> **Material for this task**:
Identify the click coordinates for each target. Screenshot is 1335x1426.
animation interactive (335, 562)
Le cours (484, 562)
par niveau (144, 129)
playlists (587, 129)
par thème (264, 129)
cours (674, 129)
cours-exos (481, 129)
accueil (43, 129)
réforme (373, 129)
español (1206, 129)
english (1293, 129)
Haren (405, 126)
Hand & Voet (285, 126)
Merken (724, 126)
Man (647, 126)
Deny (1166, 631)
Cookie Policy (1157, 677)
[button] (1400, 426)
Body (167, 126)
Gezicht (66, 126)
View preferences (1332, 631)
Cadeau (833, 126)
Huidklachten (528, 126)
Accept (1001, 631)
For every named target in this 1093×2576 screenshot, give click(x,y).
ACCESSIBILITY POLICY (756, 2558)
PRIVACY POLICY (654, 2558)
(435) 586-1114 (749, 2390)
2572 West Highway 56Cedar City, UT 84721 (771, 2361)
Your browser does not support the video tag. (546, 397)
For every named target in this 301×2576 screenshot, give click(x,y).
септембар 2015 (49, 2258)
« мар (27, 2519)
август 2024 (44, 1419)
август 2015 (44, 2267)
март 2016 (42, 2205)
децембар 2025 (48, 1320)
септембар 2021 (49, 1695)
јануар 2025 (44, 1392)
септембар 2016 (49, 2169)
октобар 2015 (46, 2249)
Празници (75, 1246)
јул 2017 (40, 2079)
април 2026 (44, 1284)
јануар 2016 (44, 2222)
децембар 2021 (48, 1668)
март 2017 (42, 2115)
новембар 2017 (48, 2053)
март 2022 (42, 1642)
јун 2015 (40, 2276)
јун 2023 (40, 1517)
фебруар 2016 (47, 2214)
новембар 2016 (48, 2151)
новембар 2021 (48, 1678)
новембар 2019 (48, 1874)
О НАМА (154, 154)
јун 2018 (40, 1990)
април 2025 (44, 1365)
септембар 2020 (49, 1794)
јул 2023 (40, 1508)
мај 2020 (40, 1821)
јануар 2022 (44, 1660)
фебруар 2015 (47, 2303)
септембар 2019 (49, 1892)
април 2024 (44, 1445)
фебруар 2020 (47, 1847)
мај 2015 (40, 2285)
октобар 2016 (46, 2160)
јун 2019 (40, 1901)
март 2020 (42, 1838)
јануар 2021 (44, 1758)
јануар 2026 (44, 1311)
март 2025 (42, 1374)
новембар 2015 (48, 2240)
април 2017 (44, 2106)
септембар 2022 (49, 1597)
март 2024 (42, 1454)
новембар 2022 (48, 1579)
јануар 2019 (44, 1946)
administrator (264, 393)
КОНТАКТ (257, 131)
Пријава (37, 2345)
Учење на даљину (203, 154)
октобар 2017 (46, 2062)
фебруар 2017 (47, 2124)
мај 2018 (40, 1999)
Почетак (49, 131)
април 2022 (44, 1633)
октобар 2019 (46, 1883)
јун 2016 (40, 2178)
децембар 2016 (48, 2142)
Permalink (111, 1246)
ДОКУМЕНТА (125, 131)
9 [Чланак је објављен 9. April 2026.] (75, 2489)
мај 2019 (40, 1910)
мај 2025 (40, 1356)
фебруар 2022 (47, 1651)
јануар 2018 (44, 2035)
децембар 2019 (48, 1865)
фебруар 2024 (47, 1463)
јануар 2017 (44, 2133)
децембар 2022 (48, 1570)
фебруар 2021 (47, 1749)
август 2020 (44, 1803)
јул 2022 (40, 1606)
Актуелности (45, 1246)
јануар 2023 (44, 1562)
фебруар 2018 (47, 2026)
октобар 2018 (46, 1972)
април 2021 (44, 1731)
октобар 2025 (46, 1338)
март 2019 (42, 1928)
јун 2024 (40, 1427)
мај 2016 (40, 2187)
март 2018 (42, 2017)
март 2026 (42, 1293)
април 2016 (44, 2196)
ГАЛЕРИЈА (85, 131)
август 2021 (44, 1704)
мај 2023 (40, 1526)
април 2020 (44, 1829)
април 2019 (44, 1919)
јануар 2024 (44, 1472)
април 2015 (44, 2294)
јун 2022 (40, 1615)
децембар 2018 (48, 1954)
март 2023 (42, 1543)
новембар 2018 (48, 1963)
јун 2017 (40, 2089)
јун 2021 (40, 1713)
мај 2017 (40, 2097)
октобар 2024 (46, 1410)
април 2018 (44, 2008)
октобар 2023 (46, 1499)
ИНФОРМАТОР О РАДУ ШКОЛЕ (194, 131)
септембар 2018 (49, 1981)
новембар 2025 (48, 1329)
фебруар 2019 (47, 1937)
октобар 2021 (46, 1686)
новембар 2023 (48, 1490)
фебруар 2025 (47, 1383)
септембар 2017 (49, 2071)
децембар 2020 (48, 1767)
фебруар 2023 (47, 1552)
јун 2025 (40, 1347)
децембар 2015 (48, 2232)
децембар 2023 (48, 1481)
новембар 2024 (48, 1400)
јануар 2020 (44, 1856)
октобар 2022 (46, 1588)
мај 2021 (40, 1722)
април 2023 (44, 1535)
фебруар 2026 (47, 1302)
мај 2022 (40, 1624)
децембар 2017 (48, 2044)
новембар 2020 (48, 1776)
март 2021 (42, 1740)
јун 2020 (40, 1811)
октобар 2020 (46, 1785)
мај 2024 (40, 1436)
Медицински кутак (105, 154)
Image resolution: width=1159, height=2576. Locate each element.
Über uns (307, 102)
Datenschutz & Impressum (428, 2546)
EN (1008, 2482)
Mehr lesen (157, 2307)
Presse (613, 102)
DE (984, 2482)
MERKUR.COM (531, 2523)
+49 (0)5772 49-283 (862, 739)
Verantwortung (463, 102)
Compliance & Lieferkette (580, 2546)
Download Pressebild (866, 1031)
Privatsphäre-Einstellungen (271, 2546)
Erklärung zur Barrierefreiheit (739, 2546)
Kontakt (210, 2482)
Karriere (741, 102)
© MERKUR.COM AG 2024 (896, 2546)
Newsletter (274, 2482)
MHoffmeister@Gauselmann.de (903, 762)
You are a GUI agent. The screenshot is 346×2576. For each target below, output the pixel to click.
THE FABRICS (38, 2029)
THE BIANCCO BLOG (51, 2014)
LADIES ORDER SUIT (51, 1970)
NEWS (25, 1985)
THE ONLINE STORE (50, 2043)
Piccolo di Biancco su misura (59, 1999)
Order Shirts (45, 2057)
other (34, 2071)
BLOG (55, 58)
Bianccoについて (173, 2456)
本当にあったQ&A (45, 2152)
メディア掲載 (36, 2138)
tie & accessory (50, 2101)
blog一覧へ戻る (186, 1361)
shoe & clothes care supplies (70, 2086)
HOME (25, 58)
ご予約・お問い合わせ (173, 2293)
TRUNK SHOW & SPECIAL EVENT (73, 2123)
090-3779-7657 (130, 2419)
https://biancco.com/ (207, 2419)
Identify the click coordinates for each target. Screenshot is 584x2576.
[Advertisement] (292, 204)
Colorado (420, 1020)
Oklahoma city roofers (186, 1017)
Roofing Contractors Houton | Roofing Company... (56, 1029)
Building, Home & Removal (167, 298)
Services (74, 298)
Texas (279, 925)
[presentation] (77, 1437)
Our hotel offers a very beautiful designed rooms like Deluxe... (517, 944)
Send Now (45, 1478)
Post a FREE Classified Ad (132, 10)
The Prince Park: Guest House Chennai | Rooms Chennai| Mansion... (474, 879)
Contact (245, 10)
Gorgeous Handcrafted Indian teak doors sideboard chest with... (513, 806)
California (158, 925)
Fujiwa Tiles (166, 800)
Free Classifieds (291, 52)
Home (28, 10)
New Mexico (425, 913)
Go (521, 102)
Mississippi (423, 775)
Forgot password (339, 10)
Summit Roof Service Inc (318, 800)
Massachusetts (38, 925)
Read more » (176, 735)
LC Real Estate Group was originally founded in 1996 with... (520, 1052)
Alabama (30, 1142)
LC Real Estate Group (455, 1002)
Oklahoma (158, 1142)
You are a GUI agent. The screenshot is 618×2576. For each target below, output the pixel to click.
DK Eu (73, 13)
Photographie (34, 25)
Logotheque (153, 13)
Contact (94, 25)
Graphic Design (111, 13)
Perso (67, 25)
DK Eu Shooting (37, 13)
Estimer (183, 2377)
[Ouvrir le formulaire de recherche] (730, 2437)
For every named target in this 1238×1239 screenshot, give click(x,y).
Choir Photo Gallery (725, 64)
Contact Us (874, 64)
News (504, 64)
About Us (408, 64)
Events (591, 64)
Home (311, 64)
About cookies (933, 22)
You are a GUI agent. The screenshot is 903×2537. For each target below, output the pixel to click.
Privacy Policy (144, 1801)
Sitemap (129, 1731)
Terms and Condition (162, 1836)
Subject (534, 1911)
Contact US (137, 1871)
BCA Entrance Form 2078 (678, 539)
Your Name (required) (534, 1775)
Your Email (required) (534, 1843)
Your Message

> **Task prompt**: Copy exactly the stretch of data above from the line with "јануар 2017 (44, 2133)" through the line with "март 2018 (42, 2017)", and omit all other lines.

> **Solution to the exercise**:
јануар 2017 (44, 2133)
децембар 2022 (48, 1570)
фебруар 2021 (47, 1749)
август 2020 (44, 1803)
јул 2022 (40, 1606)
Актуелности (45, 1246)
јануар 2023 (44, 1562)
фебруар 2018 (47, 2026)
октобар 2018 (46, 1972)
април 2021 (44, 1731)
октобар 2025 (46, 1338)
март 2019 (42, 1928)
јун 2024 (40, 1427)
мај 2016 (40, 2187)
март 2018 (42, 2017)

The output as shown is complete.